Канцлер требовал от знати, чтобы она непременно нанимала для своих детей иностранных учителей. Возобновились проекты создания Славяно-греко-латинской академии, возглавить ее целился Медведев. Однако в данном отношении патриарх все-таки сумел переиграть реформаторов. Потянув некоторое время, он благословил создание академии. Но оказалось, что сам патриарх, пока суд да дело, успел пригласить в Россию руководителей нового учебного заведения, братьев Лихудов — очень образованных греков, твердых в православии.
Что ж, если с московской академией замыслы не удались, то Голицын принялся отправлять русских юношей для обучения в Польшу, в Краковский Ягеллонский университет. Хотя стоит иметь в виду: это учебное заведение не готовило ни технических специалистов, ни врачей. Оно выпускало богословов и юристов. Нетрудно понять, что западное богословие и юриспруденция могли понадобиться временщику лишь в одном случае: он хотел подготовить кадры для грядущих церковных и государственных преобразований.

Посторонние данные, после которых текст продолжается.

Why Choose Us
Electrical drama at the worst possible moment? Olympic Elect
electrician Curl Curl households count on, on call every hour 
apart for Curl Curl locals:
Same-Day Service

Проекты таких преобразований уже существовали. Канцлер составил трактат «О гражданском бытии или о поправлении всех дел, яже надлежат обще народу», читал его Софье, приближенным, чужеземцам. Рукопись не дошла до нас, и точного содержания мы не знаем. Но трактат вызвал непомерные восторги у де Невиля — иезуита и французского шпиона, которого направили в Москву Людовик XIV и руководитель его разведки маркиз Бетюн. Сам факт восхвалений со стороны подобного деятеля, а также очень любезное отношение к Голицыну римского папы, поляков (и последующих либеральных историков) представляются весьма красноречивыми. Новое правительство готовило именно такой поворот, которого уже два столетия добивались враги России — разрушение национальных традиций и подрыв православия.

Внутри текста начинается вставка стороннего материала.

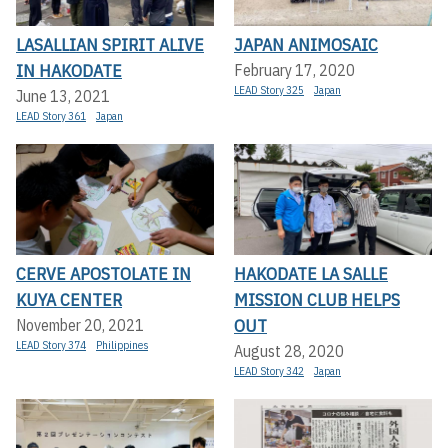
LASALLIAN SPIRIT ALIVE
JAPAN ANIMOSAIC
IN HAKODATE
February 17, 2020
LEAD Story 325
Japan
June 13, 2021
LEAD Story 361
Japan
CERVE APOSTOLATE IN
HAKODATE LA SALLE
KUYA CENTER
MISSION CLUB HELPS
OUT
November 20, 2021
LEAD Story 374
Philippines
August 28, 2020
LEAD Story 342
Japan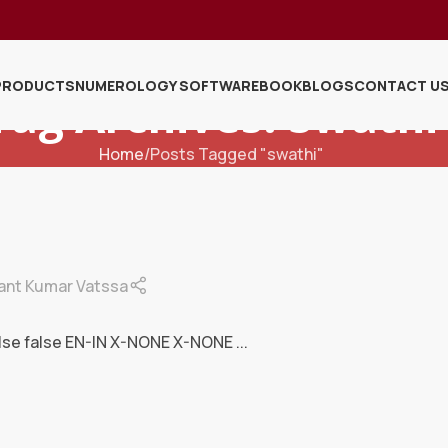
PRODUCTS
NUMEROLOGY SOFTWARE
BOOK
BLOGS
CONTACT U
Tag Archives: Swathi
Home
Posts Tagged "swathi"
ant Kumar Vatssa
lse false EN-IN X-NONE X-NONE ...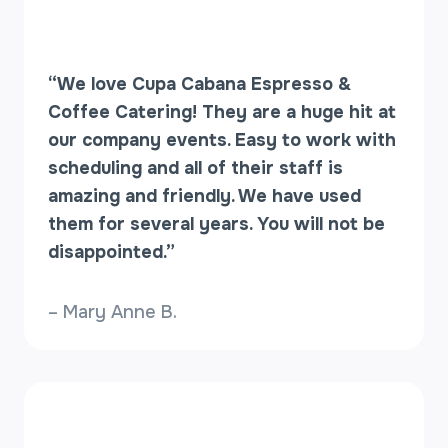
“We love Cupa Cabana Espresso &
Coffee Catering! They are a huge hit at
our company events. Easy to work with
scheduling and all of their staff is
amazing and friendly. We have used
them for several years. You will not be
disappointed.”
– Mary Anne B.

Но существовали и серьезные препятствия. Ведь Софья была всего лишь регентшей — законными царями оставались Иван и Петр. Правда, Нарышкиных оттеснили на задний план. Вдовствующая царица Наталья опять удалилась из Кремля, жила с сыном в Преображенском. Но вокруг нее группировалось большинство бояр, патриарх. Избавиться от Иоакима Софье очень хотелось. На его место существовала куда более удобная кандидатура, Медведев. Однако сместить патриарха на Руси было очень сложной задачей. Только тронь его, и неизвестно, чем дело кончится. Поддержат бояре, на призыв патриарха откликнется войско, народ. Правительница не считала свое положение настолько прочным и предпринимать какие-либо меры против Иоакима даже не пыталась. Замыслы Голицына так и оставались рукописью, пригодной только для чтения в узком кругу. А реформаторам приходилось полагаться на время, ждать, когда Иоаким преставится.

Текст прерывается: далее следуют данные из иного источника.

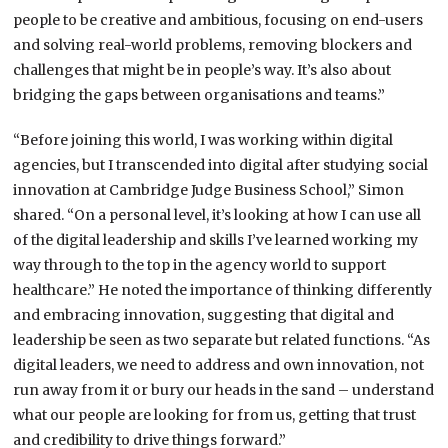
people to be creative and ambitious, focusing on end-users
and solving real-world problems, removing blockers and
challenges that might be in people’s way. It’s also about
bridging the gaps between organisations and teams.”
“Before joining this world, I was working within digital
agencies, but I transcended into digital after studying social
innovation at Cambridge Judge Business School,” Simon
shared. “On a personal level, it’s looking at how I can use all
of the digital leadership and skills I’ve learned working my
way through to the top in the agency world to support
healthcare.” He noted the importance of thinking differently
and embracing innovation, suggesting that digital and
leadership be seen as two separate but related functions. “As
digital leaders, we need to address and own innovation, not
run away from it or bury our heads in the sand – understand
what our people are looking for from us, getting that trust
and credibility to drive things forward.”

Но ведь время работало против них! Петр подрастал. Он был любознательным, смелым. Любил играть в войну. Холопы и дети придворных становились его «потешными». В Москву его привозили только на официальные торжества, и в 1684 г. он приехал на крестный ход в день Преполовения. Петр живо разговаривал с патриархом. Расспрашивал, в чем смысл совершаемых обрядов, когда они установлены. А потом бояре повезли мальчика на полигон Пушечного двора посмотреть стрельбу. Петру понравилось, и он настоял, чтобы ему самому разрешили пальнуть. Выстрелил и начал требовать — пускай его научат артиллерийской премудрости.